How exactly does OpenGPG protect private keys?
Today it was time again to generate some new PGP key pairs that will be used for end-to-end-encrypted email. Now I'd like to know how exactly OpenPGP protects the private keys.
What I have understood so far is that the actual private PGP key is stored in encrypted form. The private PGP key is encrypted using symmetric encryption, and the the encryption key for that encryption is derived from the passphrase that I have to enter when generating a key pair.
But I was not able to figure out yet how long the symmetric encryption key is, which kind of symmetric encryption (e.g. AES256-CBC) is used to encrypt the private key, and which method is used to derive the symmetric encryption key from the passphrase.
Please note that this question relates only to the protection of the private PGP key of asymmetric PGP key pairs. It does not relate to keys that are used to symmetrically encrypt files.

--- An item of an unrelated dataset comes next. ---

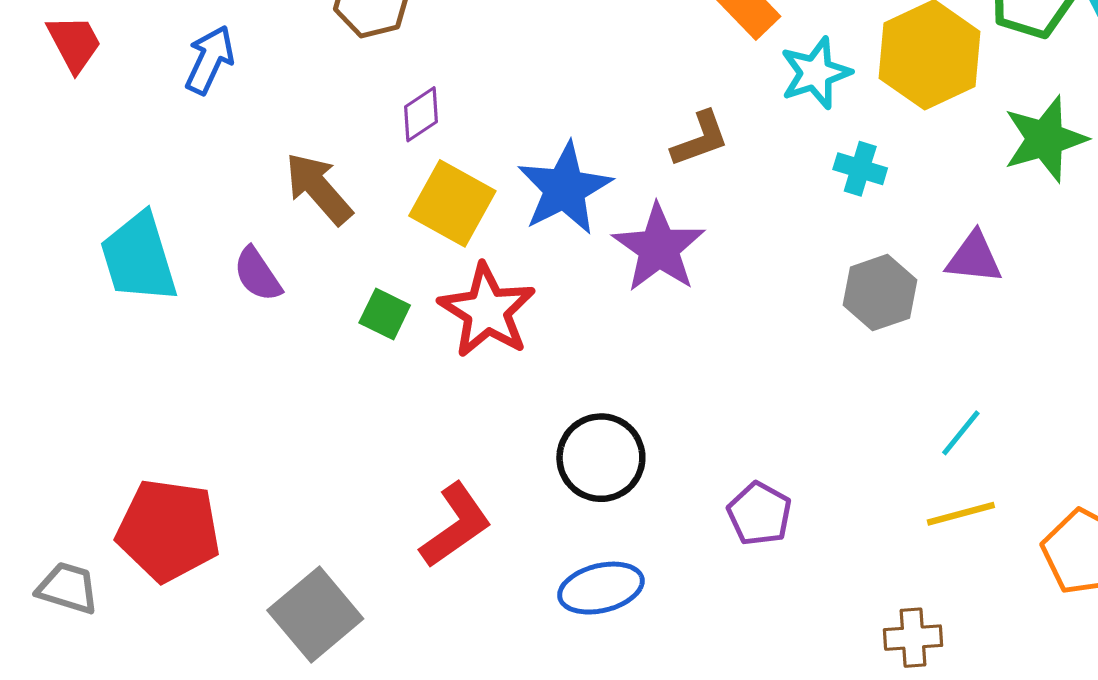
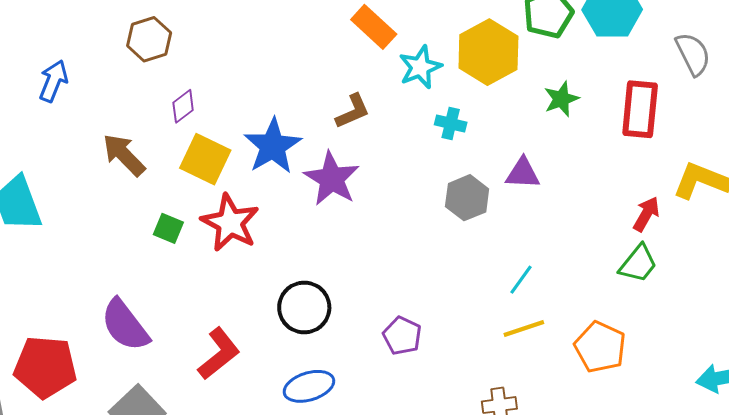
green star: (1045, 139) -> (561, 99), size x0.7
purple semicircle: (258, 274) -> (125, 325), moved, size x1.6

During my research, I have found a lot of similar questions, but they were all about symmetric file encryption, not about protecting the private key part of asymmetric key pairs as used in end-to-encrypted-email.
I also have found the following option in the manual of OpenPGP:
--s2k-digest-algo name
Use name as the digest algorithm used to mangle the passphrases for symmetric encryption. The default is SHA-1.
However, that does not answer my question. From the wording, I get the impression that --s2k-digest-algo only is effective when we symmetrically encrypt a file, which is not what this question is about (see remarks above). I may be wrong, though.
My first question:
Let's assume I generate a key pair the following way:
gpg2 --full-generate-key --s2k-digest-algo sha512 --s2k-count 100000
Do the --s2k- options effect anything in this situation? Notably, would they make sure that the symmetric key (that is derived from the passphrase and that is used to encrypt the actual private PGP key) is 512 bits long and that 100000 rounds are used to compute that key?
My second question (only if the answer to the first question is "no"):
What digest algorithm and which number of rounds does OpenPGP use to derive the symmetric key (that protects the private PGP key) from the passphrase, and can we influence this process?